Global Village ambassadors go through an application process that occurs in the early months of the fall semester. If selected, the ambassador will live in Global Village with an international student the following year, starting in the fall semester. 

James Ogunbola, a senior in the College of Communication, is the community assistant for Global Village. He says his job is similar to that of a resident assistant but “a lot less hands on,” as many of the individuals in Global Village are over 21 and need less guidance. 

“My job is to make sure that the relationship between the (international) students and ambassadors is smooth. I also relay important information to ambassadors and students,” Ogunbola says.

Having an environment where international and domestic students come together can lead to growth and opportunities for both parties.

“(Living in Global Village) has been such a rewarding experience for me,” Ogunbola says. “I’ve learned a lot about my leadership style and it’s given me a lot more confidence in my ability to communicate in intercultural relationships.”

Daniel Ham, a student ambassador and senior in the College of Education, says he got involved in Global Village after studying abroad in Italy. While studying abroad he mostly met with other American students and did not have as much direct contact with international students.

“I wanted to give what I was never given in Italy. I wish there had been a program like Global Village when I was studying abroad,” Ham says.

While living in Global Village, Ham has been able to learn what international students think of Americans.

“Apparently we’re very overreactive in the way we gesture. And we also eat way more often.
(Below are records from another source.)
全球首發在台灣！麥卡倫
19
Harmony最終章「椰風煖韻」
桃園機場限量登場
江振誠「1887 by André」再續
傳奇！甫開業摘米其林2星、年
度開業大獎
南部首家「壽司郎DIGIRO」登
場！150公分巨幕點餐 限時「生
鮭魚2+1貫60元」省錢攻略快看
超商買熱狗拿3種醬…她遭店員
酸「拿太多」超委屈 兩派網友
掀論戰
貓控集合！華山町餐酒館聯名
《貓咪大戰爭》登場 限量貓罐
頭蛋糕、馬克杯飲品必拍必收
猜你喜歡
Snacking is a lot more common here,” Ham says.

In addition, Ham says that he’s learned to communicate a lot through body language and has discovered “a universal sense of humor.” Ham also says that it’s fun to partake in different American drinking games with the international students.

Anouk Strumpf, an international student from Luxembourg and a junior in the College of Arts & Sciences, wasn’t sure at first about living in Global Village.

“Although I did not know what to expect at first, I must say that I truly love living in Global Village,” Strumpf says in an email.

Strumpf says Global Village has become more than just a living space.

“What I enjoy most is that the entire GV-area of the floor feels like we’re all indeed living together: people rarely lock their doors, you encounter people on the floor, and everyone goes to each another’s place to hang out,” Strumpf says in an email.

Living in Global Village has provided Strumpf the opportunity to make many memories while in the U.S. Since Strumpf has lived here, there has been both a pajama party and a Superbowl party.

“We don’t act like neighbors, we act like a family,” Strumpf says in an email.

Learning from different groups of people is just one advantage to living in Global Village. Both international students and ambassadors live in Campus Town West for a discounted rental price. 

However, bringing together people from all over the world can lead to some challenges, especially when trying to communicate with people from very different backgrounds.

“Your cultural competency is definitely challenged. It can sometimes be difficult to adapt but with enough time and patience those differences can be spoken about and understood,” Ogunbola says.

Yet, even through the difficulties that may come, Ogunbola says that living in Global Village is ultimately a great place for both the international students and the ambassadors.

“It’s a beautiful exchange of cultures and just good times. There’s beauty in the process of coming together.” Ogunbola says.